Hands up, I haven't held a handicap since before they brought the WHS in and therefore never feel the need to hole out or grind over every shot. That's not to say I don't keep a score. As far as I am aware most of my friends who do have handicaps don't post scores every time they go out but I think some do. Mind you my friends and me are mainly of an age where old habits die hard but I expect the younger generations probably post scores more often, mores the pity.


Niall

Charlie Goerges

  • Karma: +0/-0
As tough as this might be to implement, I think it's good of Matt (and others) to be thinking about ways to improve the culture of the game. The extreme card-and-pencil mentality leads to multiple bad outcomes, from lowering enjoyment to the conditioning arms race (or death-spiral).
Severally on the occasion of everything that thou doest, pause and ask thyself, if death is a dreadful thing because it deprives thee of this. - Marcus Aurelius

Ben Hollerbach

  • Karma: +0/-0
The course would have to be rated as only a 15 hole course.
If it was rated for 18, and you played 18, you would need to post all 18.
The WHS 2024 revision deals with this now, you can play a subset of holes and still lodge the score:
That only applies if a player stops after 15 and does not play the 3 bye holes to finish the round. If they complete 18 they're expected to post 18.
QED - The system forces behaviour and affects design (limiting creativity and fun).
Perhaps we should all play more (Scotch) Foursomes Matchplay or Greensomes, to get back to the innate spirit of the game?

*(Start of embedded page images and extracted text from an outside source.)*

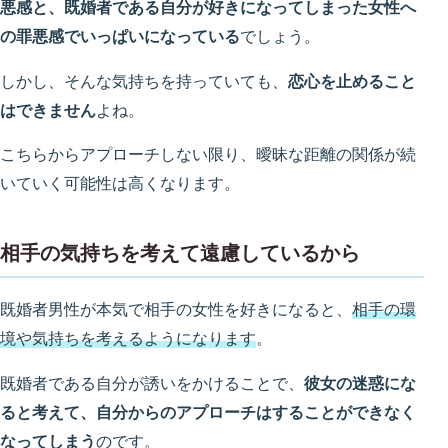
悪感と、既婚者である自分が好きになってしまった女性へ
の罪悪感でいっぱいになっている
でしょう。
しかし、そんな気持ちを持っていても、
恋心を止めること
はできません
よね。
こちらからアプローチしない限り、曖昧な距離の関係が続
いていく可能性は高くなります。
相手の気持ちを考えて遠慮しているから
既婚者男性が本気で相手の女性を好きになると、
相手の環
境や気持ちを考えるようになります
。
既婚者である自分が誘いをかけることで、
彼女の迷惑にな
ると考えて、自分からのアプローチはすることができなく
なってしまう
のです。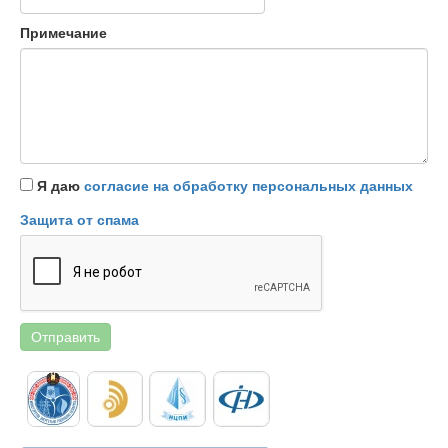
Примечание
Я даю
согласие на обработку персональных данных
Защита от спама
Отправить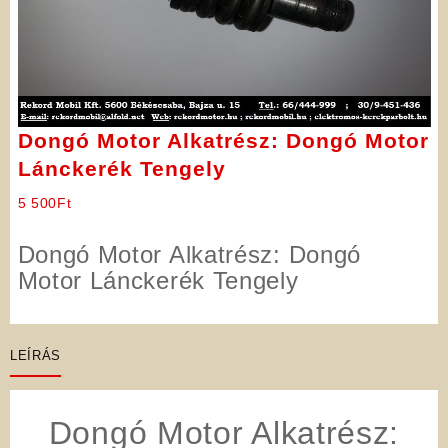
Dongó Motor Alkatrész: Dongó Motor
Lánckerék Tengely
5 500
Ft
Dongó Motor Alkatrész: Dongó
Motor Lánckerék Tengely
LEÍRÁS
Dongó Motor Alkatrész: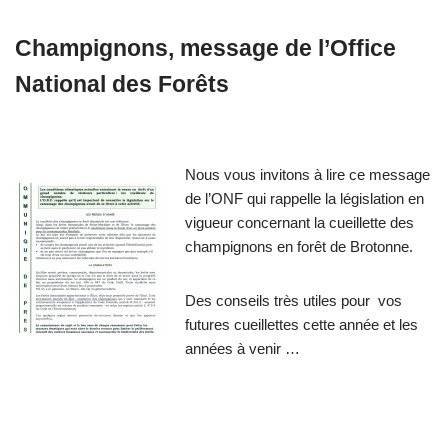
Champignons, message de l’Office
National des Forêts
Nous vous invitons à lire ce message
de l’ONF qui rappelle la législation en
vigueur concernant la cueillette des
champignons en forêt de Brotonne.
Des conseils très utiles pour vos
futures cueillettes cette année et les
années à venir …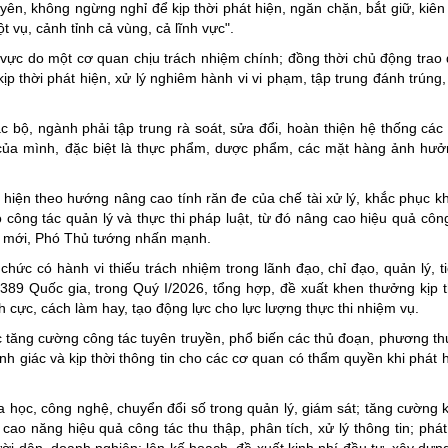
ên, không ngừng nghỉ để kịp thời phát hiện, ngăn chặn, bắt giữ, kiên 
vụ, cảnh tỉnh cả vùng, cả lĩnh vực".
 vực do một cơ quan chịu trách nhiệm chính; đồng thời chủ động trao đ
kịp thời phát hiện, xử lý nghiêm hành vi vi phạm, tập trung đánh trún
bộ, ngành phải tập trung rà soát, sửa đổi, hoàn thiện hệ thống các 
ý của mình, đặc biệt là thực phẩm, dược phẩm, các mặt hàng ảnh hư
c hiện theo hướng nâng cao tính răn đe của chế tài xử lý, khắc phục k
o công tác quản lý và thực thi pháp luật, từ đó nâng cao hiệu quả côn
nh mới, Phó Thủ tướng nhấn mạnh.
ức có hành vi thiếu trách nhiệm trong lãnh đạo, chỉ đạo, quản lý, ti
89 Quốc gia, trong Quý I/2026, tổng hợp, đề xuất khen thưởng kịp t
h cực, cách làm hay, tạo động lực cho lực lượng thực thi nhiệm vụ.
 tăng cường công tác tuyên truyền, phổ biến các thủ đoạn, phương thứ
h giác và kịp thời thông tin cho các cơ quan có thẩm quyền khi phát h
ọc, công nghệ, chuyển đổi số trong quản lý, giám sát; tăng cường kế
ao năng hiệu quả công tác thu thập, phân tích, xử lý thông tin; phát 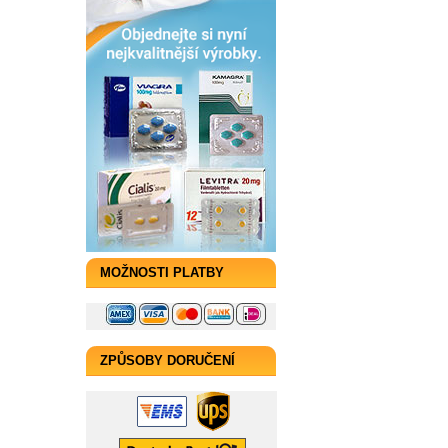
MOŽNOSTI PLATBY
ZPŮSOBY DORUČENÍ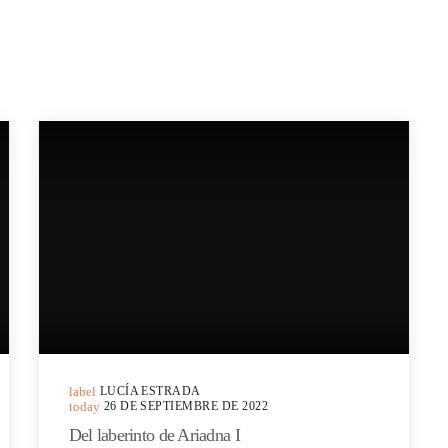
label
LUCÍA ESTRADA
today
26 DE SEPTIEMBRE DE 2022
Del laberinto de Ariadna I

100% agree. I believe the USGA has it wrong when it comes to handicap posting and it should only apply to competitive or qualified rounds. Its too bad that aspect filtered its way in the WHS for everyone.

The expectation of posting every round for one's handicap limits people choosing to play "non-scorable" rounds. Every round does not need to be a performance of one's ability.

Craig Sweet

  • Karma: +0/-0
Just a hunch, but early designers created golf courses to have fun and there was no handicap system.  I don't understand why it should be any different today.  Most golfers don't carry a handicap with the exception of club members that are pressured to have a handicap for club events.


And, it seems to me, that newbies to the sport care less about handicaps and scores and more about a fun day with their buddies.